Per celebrare la Festa della Liberazione dal nazifascismo, non si può non ricordare una delle pellicole più emblematiche del secondo dopoguerra, uno dei momenti più alti del cinema italiano, ossia Roma città aperta (1945) di Roberto Rossellini, primo capitolo della celebre trilogia della guerra antifascista, seguito da Paisà (1946) e Germania anno zero (1948), in cui esplora la macerie materiali e morali conseguenti alla Seconda Guerra Mondiale, declinando un differente sguardo su una realtà che tenta di ridestarsi dal Male del Novecento. Rossellini si forma grazie alla figura di Francesco De Robertis, ufficiale di marina che realizza Uomini sul fondo (1941), film di guerra che evita uno sguardo retorico per un maggior realismo sugli aspetti della vita quotidiana militaresca, che influenza il giovane autore già per la sua trilogia della guerra fascista, composta da La nave bianca (1941), Un pilota ritorna (1942) e L’uomo della croce (1943), in cui inizia a rifiutare una sceneggiatura troppo costrittiva. Con Roma città aperta, Rossellini è considerato il fondatore di una nuova tendenza cinematografica, ancora non definita neorealismo (che, tendo a sottolineare, non è un movimento), che permette alla macchina da presa di riscoprire quel reale celato dal cinema fascista, calandosi nella Roma devastata di cui si intravedono quelle macerie (fisiche e morali) che caratterizzeranno l’estetica rosselliniana soprattutto nei film successivi.
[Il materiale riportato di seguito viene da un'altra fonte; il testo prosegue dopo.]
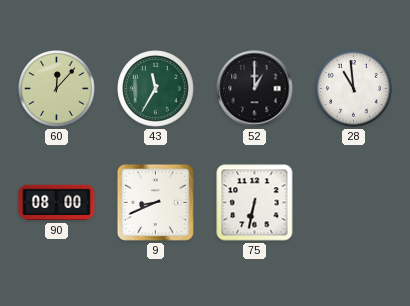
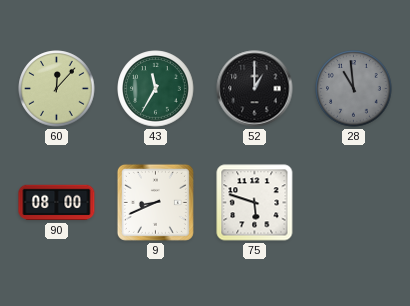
28 dial: white -> grey
75: 6:32 -> 5:48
Il rinnovamento del cinema italiano: dal cinema dei telefoni bianchi al neorealismo

Ancor prima del film di Rossellini, la rivista “Cinema” (fondata nel 1936 e sotto la direzione di Vittorio Mussolini tra il 1938 e il 1943) ha raccolto una serie di storici scritti di cineasti e intellettuali disparati (Visconti, Antonioni, De Santis, Alicata, Lizzani, Puccini, Mida…) che muovono una vera e propria battaglia nei confronti del cinema italiano degli anni Trenta. Le cosiddette “commedie dei telefoni bianchi”, a posteriori, sono risultate molto più fasciste di film esplicitamente di propaganda, a causa del loro linguaggio evasivo ed edulcorato che non faceva altro che veicolare i valori tipici del partito, evitando qualsiasi contatto con l’attualità e con la realtà (girate all’interno dei teatri di posa) e strutturando le vicende come rielaborazioni della fiaba di Cenerentola, in cui ragazze poco abbienti realizzavano i propri sogni sposando dei ricchi “principi azzurri”, in difesa di valori tradizionalmente patriarcali a vantaggio del soggetto maschile, del matrimonio, della famiglia e della definizione di donna come moglie e madre, nonché l’idea del coronamento del sogno d’amore come opportunità di arricchimento economico. Gli intellettuali di “Cinema” voglio riscoprire il panorama italiano attraverso un realismo più accentuato (con modello letterario Verga, ma anche il realismo poetico francese) per trovare un’identità specificatamente italiana, facendo in modo che il reale, con tutte le sue contraddizioni, possa ricevere una giusta visibilità. Prima del 1945, assistiamo a quella che è definita “trilogia pre-neorealista” composta da Quattro passi tra le nuvole (1942, di Antonio Blasetti), Ossessione (1943, di Luchino Visconti) e I bambini ci guardano (1944, di Vittorio De Sica), in cui si iniziano a mettere in crisi i valori fascisti come la famiglia, luogo di alienazione e distruzione. In particolare, il film di Visconti, grazie alla sua radicalità, viene da parte della critica (soprattutto internazionale) definito come il primo vero capolavoro neorealista, film rivoluzionario che sceglie di non mostrare educande e principi consorti, ma un’umanità scarna, avida e sensuale, che combatte quotidianamente con i suoi istinti e con la propria esistenza ordinaria.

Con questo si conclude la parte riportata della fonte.